I’m not going to spoil the ending in this review, but I feel like just giving you the premise might do it already. The episode starts with a crew of five astronauts preparing to launch on the first manned mission to Mars. As the countdown is beginning, they hear from the radio and ground crew that a nuclear war has started. By the time the countdown ends, it seems like most of the world has gone up in flames and the crew faces a grim decision: stay on what could be a doomed Earth or leave on a one-way trip to Mars. They decide to go to Mars. Most of the episode is about that trip which takes weeks, and how the crew deals with the isolation, grief, and pointlessness of their existence.
If that had been the episode, it would have been good. The cast really brought the characters into a dark place and we felt their despair at trying to keep upbeat about an unpleasant mission with the constant nagging sense of “Why are we doing this?” Is it really an achievement to go to Mars if no one is left on Earth to celebrate it? Do they owe it to the human race to complete its final crowning achievement or should they just go home and die with the rest of them? These are powerful and thoughtful questions.

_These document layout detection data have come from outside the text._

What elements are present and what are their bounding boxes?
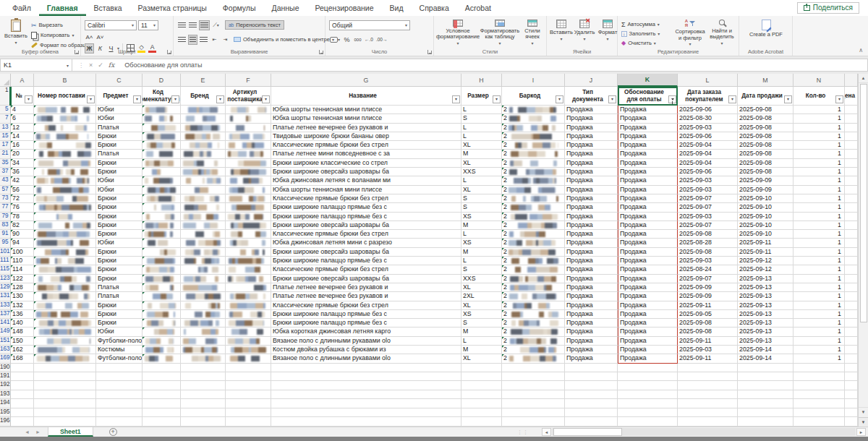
cell-N101[interactable]: 1 xyxy=(793,248,845,257)
ribbon-tab-7[interactable]: Вид xyxy=(382,0,412,16)
cell-F77[interactable] xyxy=(226,203,271,212)
row-number-21[interactable]: 21 xyxy=(0,150,11,158)
cell-B101[interactable] xyxy=(34,248,96,257)
name-box[interactable]: K1 ▾ xyxy=(0,59,72,72)
cell-K7[interactable]: Продажа xyxy=(618,114,678,123)
cell-F111[interactable] xyxy=(226,257,271,265)
cell-G196[interactable] xyxy=(271,417,461,426)
cell-G190[interactable] xyxy=(271,364,461,372)
header-cell-G[interactable]: Название▾ xyxy=(271,87,461,106)
cell-N35[interactable]: 1 xyxy=(793,159,845,168)
header-cell-J[interactable]: Тип документа▾ xyxy=(565,87,618,106)
cell-N79[interactable]: 1 xyxy=(793,213,845,221)
row-number-15[interactable]: 15 xyxy=(0,132,11,141)
cell-E101[interactable] xyxy=(181,248,226,257)
cell-K35[interactable]: Продажа xyxy=(618,159,678,168)
cell-F57[interactable] xyxy=(226,186,271,194)
scroll-up-icon[interactable]: ▲ xyxy=(859,74,868,83)
cell-partial131[interactable] xyxy=(845,292,858,301)
filter-dropdown-button[interactable]: ▾ xyxy=(262,95,270,103)
cell-H196[interactable] xyxy=(461,417,502,426)
cell-partial133[interactable] xyxy=(845,301,858,310)
header-cell-A[interactable]: №▾ xyxy=(11,87,34,106)
cell-N37[interactable]: 1 xyxy=(793,168,845,176)
cell-D163[interactable] xyxy=(142,346,181,354)
cell-J95[interactable]: Продажа xyxy=(565,239,618,247)
cell-C129[interactable]: Платья xyxy=(96,283,142,292)
cell-M190[interactable] xyxy=(738,364,793,372)
row-number-101[interactable]: 101 xyxy=(0,248,11,257)
cell-H5[interactable]: L xyxy=(461,106,502,114)
cell-H194[interactable] xyxy=(461,399,502,408)
cell-D115[interactable] xyxy=(142,265,181,274)
cell-J192[interactable] xyxy=(565,381,618,390)
select-all-corner[interactable] xyxy=(0,74,11,87)
cell-B169[interactable] xyxy=(34,354,96,363)
cell-partial95[interactable] xyxy=(845,239,858,247)
cell-partial115[interactable] xyxy=(845,265,858,274)
row-number-111[interactable]: 111 xyxy=(0,257,11,265)
cell-G133[interactable]: Классические прямые брюки без стрел xyxy=(271,301,461,310)
row-number-57[interactable]: 57 xyxy=(0,186,11,194)
cell-H151[interactable]: L xyxy=(461,337,502,346)
cell-A95[interactable]: 94 xyxy=(11,239,34,247)
cell-B37[interactable] xyxy=(34,168,96,176)
cell-C57[interactable]: Юбки xyxy=(96,186,142,194)
cell-N5[interactable]: 1 xyxy=(793,106,845,114)
cell-L15[interactable]: 2025-09-06 xyxy=(678,132,738,141)
orientation-button[interactable]: ⟋▾ xyxy=(211,20,221,30)
cell-partial91[interactable] xyxy=(845,230,858,239)
cell-H13[interactable]: L xyxy=(461,124,502,132)
align-bottom-button[interactable] xyxy=(199,20,210,30)
cell-F141[interactable] xyxy=(226,319,271,327)
cell-F35[interactable] xyxy=(226,159,271,168)
column-letter-N[interactable]: N xyxy=(793,74,845,87)
cell-partial83[interactable] xyxy=(845,221,858,230)
cell-M192[interactable] xyxy=(738,381,793,390)
cell-H35[interactable]: XL xyxy=(461,159,502,168)
cell-D43[interactable] xyxy=(142,176,181,185)
cell-K95[interactable]: Продажа xyxy=(618,239,678,247)
cell-L7[interactable]: 2025-08-30 xyxy=(678,114,738,123)
column-letter-G[interactable]: G xyxy=(271,74,461,87)
cell-J151[interactable]: Продажа xyxy=(565,337,618,346)
filter-dropdown-button[interactable]: ▾ xyxy=(25,95,33,103)
cell-M151[interactable]: 2025-09-13 xyxy=(738,337,793,346)
cell-I141[interactable]: 2 xyxy=(502,319,565,327)
cell-J123[interactable]: Продажа xyxy=(565,275,618,283)
cell-C191[interactable] xyxy=(96,372,142,381)
cell-I129[interactable]: 2 xyxy=(502,283,565,292)
cell-A141[interactable]: 140 xyxy=(11,319,34,327)
row-number-129[interactable]: 129 xyxy=(0,283,11,292)
cell-H79[interactable]: XS xyxy=(461,213,502,221)
ribbon-tab-4[interactable]: Формулы xyxy=(215,0,264,16)
cell-K5[interactable]: Продажа xyxy=(618,106,678,114)
cell-N194[interactable] xyxy=(793,399,845,408)
cell-D149[interactable] xyxy=(142,327,181,336)
copy-button[interactable]: Копировать▾ xyxy=(31,30,88,40)
cell-I194[interactable] xyxy=(502,399,565,408)
cell-A169[interactable]: 168 xyxy=(11,354,34,363)
cell-H101[interactable]: M xyxy=(461,248,502,257)
cell-G35[interactable]: Брюки широкие классические со стрел xyxy=(271,159,461,168)
cell-A115[interactable]: 114 xyxy=(11,265,34,274)
cell-B131[interactable] xyxy=(34,292,96,301)
row-number-77[interactable]: 77 xyxy=(0,203,11,212)
cell-H195[interactable] xyxy=(461,408,502,417)
cell-D83[interactable] xyxy=(142,221,181,230)
cell-J7[interactable]: Продажа xyxy=(565,114,618,123)
cell-partial73[interactable] xyxy=(845,194,858,203)
cell-D195[interactable] xyxy=(142,408,181,417)
cell-F17[interactable] xyxy=(226,141,271,150)
cell-H73[interactable]: S xyxy=(461,194,502,203)
cell-D192[interactable] xyxy=(142,381,181,390)
cell-A193[interactable] xyxy=(11,390,34,399)
column-letter-C[interactable]: C xyxy=(96,74,142,87)
cell-C7[interactable]: Юбки xyxy=(96,114,142,123)
cell-partial77[interactable] xyxy=(845,203,858,212)
cell-C141[interactable]: Брюки xyxy=(96,319,142,327)
cell-H43[interactable]: L xyxy=(461,176,502,185)
cell-H83[interactable]: M xyxy=(461,221,502,230)
cell-B192[interactable] xyxy=(34,381,96,390)
cell-E5[interactable] xyxy=(181,106,226,114)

About halfway through, something happens which I won’t describe, but it throws things into a new direction. Suffice to say, it’s an ending I spent the whole episode thinking would happen and was disappointed to be right. The show didn’t even put much effort into hiding the twist (I mean, even the name of the episode gave it away) and it wasn’t even that original a twist.
By the end, I had really mixed feelings about the episode. It felt more like Twilight Zone than “The Wunderkind,” but less original or interesting. At least “Wunderkind” tried to do something different with the sci-fi anthology format. “Six Degrees” just ended up feeling like a retread of countless other sci-fi stories with That Big Twist.
If “Six Degrees of Freedom” had just done the story straight from the beginning and carried it through to the end, it would have been a deep and haunting episode with powerful performances. Four stars for being kind of bleak and depressing, but still good. The twist ending actually made it less interesting, so we end up at three stars. Good but not great.
Yet we could almost throw in an extra star for including the 2014 ska-punk anthem “Family” by the Interrupters as a critical plot point. I mean, how many movies or TV shows have a group of people in a near or distant future who inexplicably love a song from the 1960s?